Confidence is king in the real estate market. The difference between the top price and the bottom price a property might fetch can be hundreds of thousands of dollars- if not millions- depending on how confident buyers and sellers are.
A quick bit of research on property.com.au can highlight this difference. The REA Group website offers value estimates on homes with enough data available to do so, using the same metrics that a bank might use when carrying out a valuation. Property.com.au gives users three potential values for a home which reflect low, medium and high market confidence.
A search on a three-bedroom house in a popular suburb in Sydney’s northern beaches reveals just how stark the difference can be.
Property.com.au’s value estimate comes in at $2.85 million in a medium strength market. Either side of that figure, the site values the home at $2.27 million in a low confidence market and $3.45 million in a strong market.
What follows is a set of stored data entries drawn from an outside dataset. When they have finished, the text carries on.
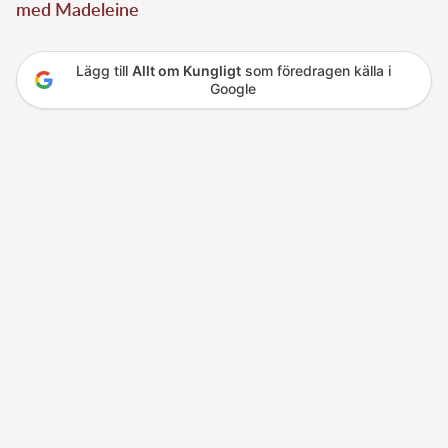
med Madeleine
Lägg till
Allt om Kungligt
som föredragen källa i
Google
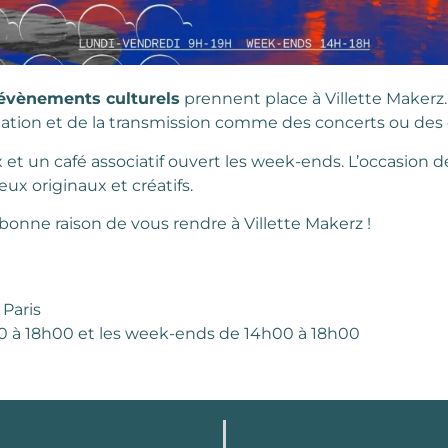
évènements culturels
prennent place à Villette Maker
tation et de la transmission comme des concerts ou des e
x et un café associatif ouvert les week-ends. L’occasion d
eux originaux et créatifs.
bonne raison de vous rendre à Villette Makerz !
 Paris
0 à 18h00 et les week-ends de 14h00 à 18h00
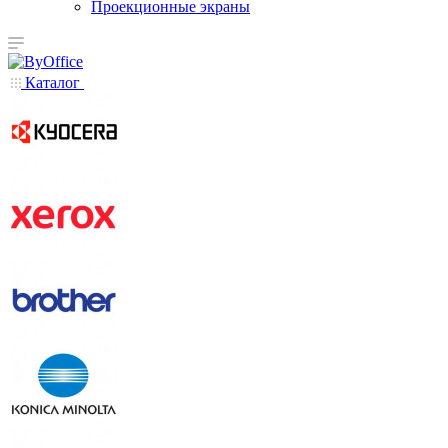
Проекционные экраны
Каталог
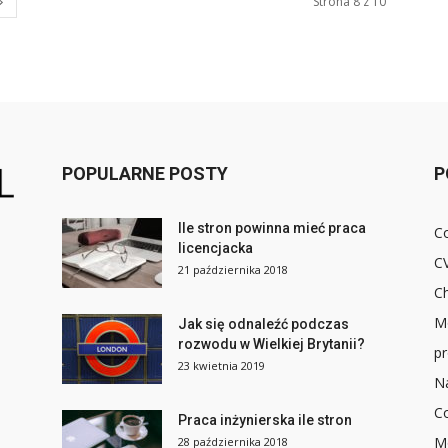
Strona 8 z 10
POPULARNE POSTY
P
Ile stron powinna mieć praca
Co
licencjacka
CV
21 października 2018
C
M
Jak się odnaleźć podczas
rozwodu w Wielkiej Brytanii?
p
23 kwietnia 2019
N
C
Praca inżynierska ile stron
Mo
28 października 2018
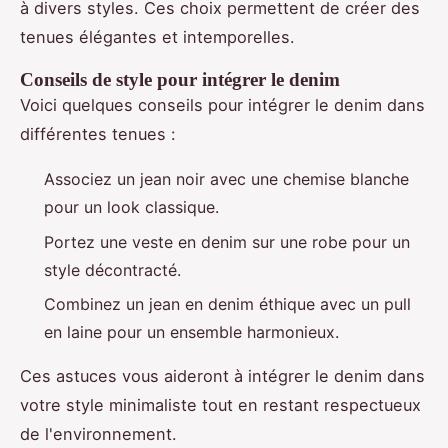
à divers styles. Ces choix permettent de créer des
tenues élégantes et intemporelles.
Conseils de style pour intégrer le denim
Voici quelques conseils pour intégrer le denim dans
différentes tenues :
Associez un jean noir avec une chemise blanche
pour un look classique.
Portez une veste en denim sur une robe pour un
style décontracté.
Combinez un jean en denim éthique avec un pull
en laine pour un ensemble harmonieux.
Ces astuces vous aideront à intégrer le denim dans
votre style minimaliste tout en restant respectueux
de l'environnement.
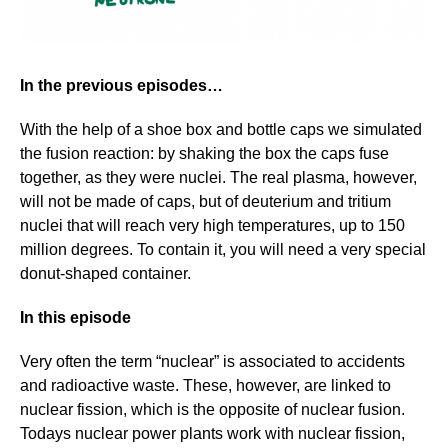
In the previous episodes…
With the help of a shoe box and bottle caps we simulated
the fusion reaction: by shaking the box the caps fuse
together, as they were nuclei. The real plasma, however,
will not be made of caps, but of deuterium and tritium
nuclei that will reach very high temperatures, up to 150
million degrees. To contain it, you will need a very special
donut-shaped container.
In this episode
Very often the term “nuclear” is associated to accidents
and radioactive waste. These, however, are linked to
nuclear fission, which is the opposite of nuclear fusion.
Todays nuclear power plants work with nuclear fission,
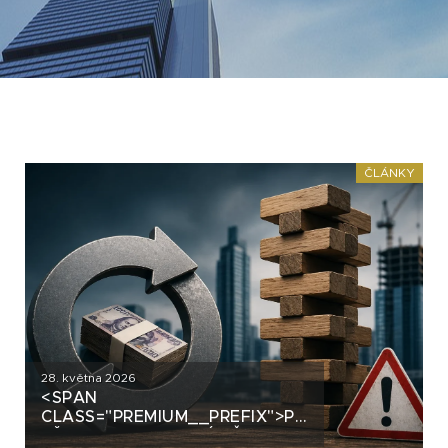
ČLÁNKY
28. května 2026
<SPAN
CLASS="PREMIUM__PREFIX">PREMIUM</SPAN>
PŘECE REFINANCUJÍ VŠICHNI.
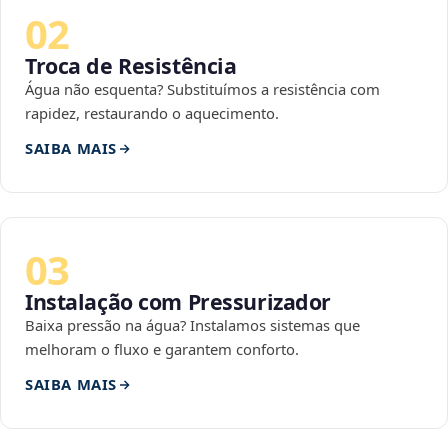
02
Troca de Resistência
Água não esquenta? Substituímos a resistência com
rapidez, restaurando o aquecimento.
SAIBA MAIS
03
Instalação com Pressurizador
Baixa pressão na água? Instalamos sistemas que
melhoram o fluxo e garantem conforto.
SAIBA MAIS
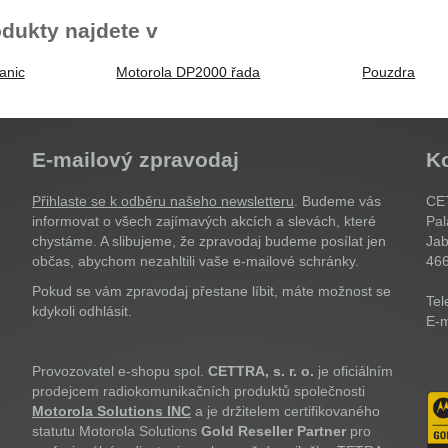
dukty najdete v
anic
Motorola DP2000 řada
Pouzdra
E-mailový zpravodaj
K
Přihlaste se k odběru našeho newsletteru
. Budeme vás
CET
informovat o všech zajímavých akcích a slevách, které
Pal
chystáme. A slibujeme, že zpravodaj budeme posílat jen
Jab
občas, abychom nezahltili vaše e-mailové schránky.
46
Pokud se vám zpravodaj přestane líbit, máte možnost se
Tel
kdykoli odhlásit.
E-m
Provozovatel e-shopu spol.
CETTRA, s. r. o.
je oficiálním
prodejcem radiokomunikačních produktů společnosti
Motorola Solutions INC
a je držitelem certifikovaného
statutu Motorola Solutions
Gold Reseller Partner
pro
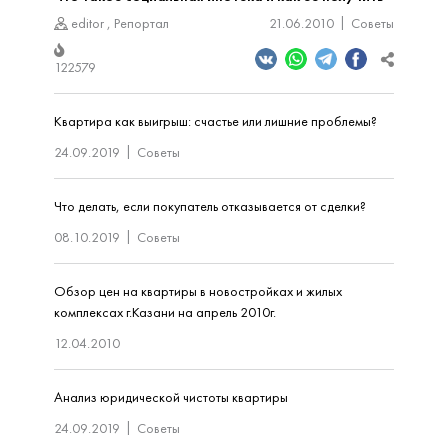
editor
,
Репортал
21.06.2010
Советы
122579
Квартира как выигрыш: счастье или лишние проблемы?
24.09.2019
Советы
Что делать, если покупатель отказывается от сделки?
08.10.2019
Советы
Обзор цен на квартиры в новостройках и жилых
комплексах г.Казани на апрель 2010г.
12.04.2010
Анализ юридической чистоты квартиры
24.09.2019
Советы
That’s a difference of $1.18 million for the same house, based only on market mentality! The market is currently moving backwards quickly from the heady heights of the Covid boom, which means that a single year could cost a property seller more than $1 million. If that same person had sold at the top for $3.45 million however, they could have used that money to buy a much better property just a year later. That’s why timing the market is so integral to building wealth.
Investors have an advantage
Owner-occupiers don’t tend to make or lose a lot of money because they are usually buying and selling in the same market. They may score a big price when the market is pumping, but then they have to try and land a new property under the same conditions.
The ones who end up big winners are usually those moving from the city to the country to retire, or to raise a family mortgage free. They can make big windfalls, but it’s generally a one way ticket so they need to make sure they don’t intend to try to buy back into the city.
Investors on the other hand can buy properties in down markets, without having to sell first, or…well, ever.
For them, ‘timing the market’ is as important as ‘time in the market’.
While holding property assets through multiple cycles leads to maximum equity growth and rental return over time, you can save yourself years by purchasing at the bottom of the market and selling at the top (though the preference would be not to sell at all unless it’s an integral part of your strategy).
Swap ‘sell’ for ‘refinance’
The most successful investors are people like b Invested founder Nathan Birch. Buying below market value is the first of is three main pillars for successful investment. As the market grows in its next cycle, he is able to access the money he has made as equity and leverage that into his next investment in a property at the bottom of a cycle in a different part of the country.
He is able to move his investment money from a market at the top of its confidence, to an area where he can pick up the same type of asset for significantly less. He doesn’t have to sell his properties to do so. He simply refinances them and uses his value gain as a deposit on the next venture.
Do an equity health check
As prices fall around Australia, now might be the time for an opportunity. Two years of big growth in most areas means bank valuations will still be relatively high. Rents are on the rise just about everywhere, so now is a great time to score a bargain on an asset that might be cashflow positive from the very beginning. It’s worth getting valuations done on your existing portfolio to see if you have some useable equity that you can leverage into a below market purchase.